I would like to understand a bit on complex ordinary differential equations, since I just learned some theorems on complex integration. So I proposed my-self to solve the following one:
$$f(z) = f'(z), \,\,\,\, f(1)=z_0$$
Let's suppose $f$ is analytic on $D$ such that the initial value is in. If it were a real ODE, that would could be solved through separation of variables. But that's not the case here, since we would have to integrate over a path.
Any ideas or even the solution would be appreciated.
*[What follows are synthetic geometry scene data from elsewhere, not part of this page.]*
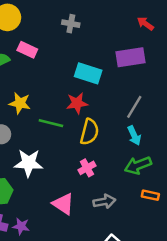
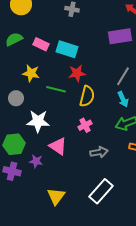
pink rectangle: (27, 50) -> (41, 44), moved
cyan rectangle: (88, 73) -> (67, 49), moved
pink triangle: (63, 204) -> (58, 146), moved
purple star: (21, 226) -> (36, 161), moved

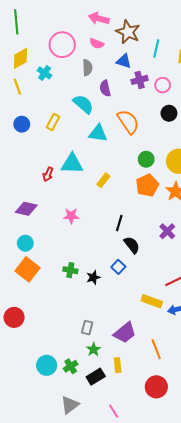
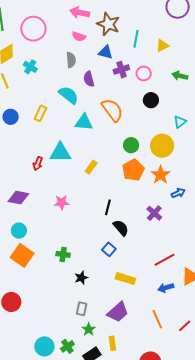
pink circle: (62, 45) -> (33, 29), moved
black star: (93, 277) -> (81, 278), moved
yellow rectangle: (152, 301) -> (125, 279), moved
orange line: (156, 349) -> (157, 319), moved

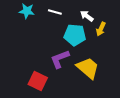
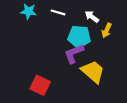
purple L-shape: (60, 59) -> (74, 54), moved

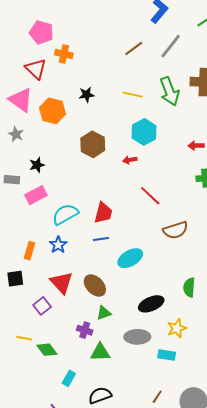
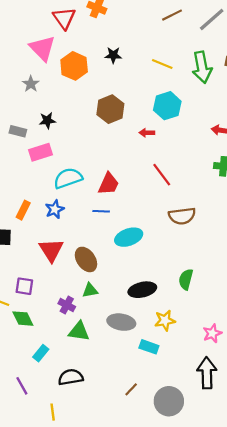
purple square: (42, 306) -> (24, 286), moved, turned 36

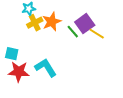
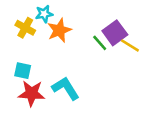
orange star: (52, 22) -> (59, 30), moved
yellow cross: (35, 23) -> (25, 28), moved, turned -35

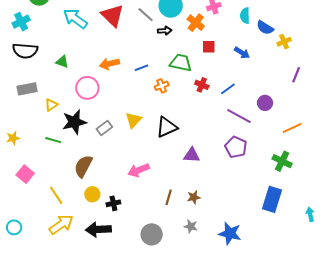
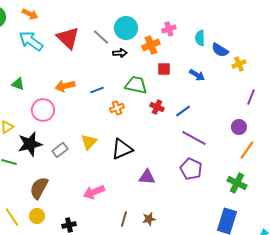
orange cross: (196, 23) -> (151, 45), turned 30
purple circle: (265, 103) -> (239, 127), moved
orange line: (292, 128) -> (247, 150), turned -30
yellow circle: (92, 194) -> (37, 216), moved

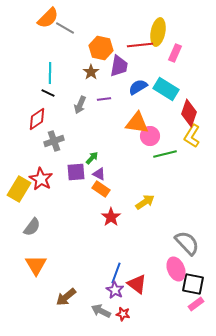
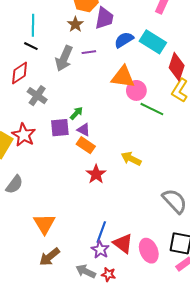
gray arrow: (80, 105) -> (64, 58), size x1.4
gray cross: (54, 141) -> (37, 96), turned -36
green line: (165, 154) -> (152, 109), turned 40
yellow arrow: (145, 202) -> (131, 159), turned -120
orange triangle: (36, 265) -> (44, 224), moved
pink ellipse: (176, 269) -> (149, 251), moved

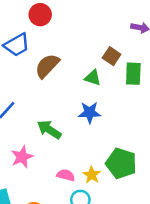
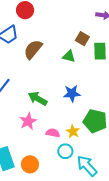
blue star: (90, 112) -> (72, 93), moved
pink star: (22, 157) -> (28, 121), moved

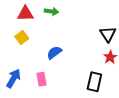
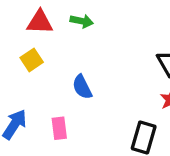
blue semicircle: (54, 53) -> (82, 87), turned -84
However, I also would like to read any book on this subject.
Thanks
EDIT Well, as far as I know. There may be two ways: 1) Integrate $f$ over a rectifiable path and use the FTC for complex functions or 2) Separate $f$ into real and imaginary parts. The thing is, how do to the first way. Any ideas or comments?
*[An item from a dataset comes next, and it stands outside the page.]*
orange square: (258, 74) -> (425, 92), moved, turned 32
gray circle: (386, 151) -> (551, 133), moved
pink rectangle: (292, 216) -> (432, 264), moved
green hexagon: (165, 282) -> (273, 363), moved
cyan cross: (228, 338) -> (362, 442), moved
Here's a way of seeing an approach which doesn't just reduce to the real case, and uses some salient elementary features of complex functions. To make our computation straightforward later and because the normalization is at $1$, let's assume that $f$ satisfies this ODE and is defined on an open set containing the closed unit disk. If $f$ satisfies this ODE, as it's holomorphic we're justified in taking a Taylor series expansion on some ball containing the closed unit disk at $0$, $$f(z) = \sum_{n=0}^\infty c_n z^n.$$ By elementary complex analysis, we're free to differentiate term-by-term and our ODE becomes $$\sum_{n=0}^\infty c_n z^n = \sum_{n=0}^\infty (n+1)c_{n+1}z^{n},$$ and so by linear independence of $z^n$ $(n = 0, 1, ...)$, we get that for all $n \geq 0$, $c_n = (n+1) c_{n+1}$. Induction shows this implies $c_n = c_0/n!$. So on an open ball of radius greater than $1$, $f(z) = c_0 \sum \frac{z^n}{n!} = c_0\exp(z).$ Normalization shows that then $f(z) = \frac{z_0}{e} \exp(z)$ on this ball, hence the entire connected component of the domain of $f$ containing $0$ by the identity principle.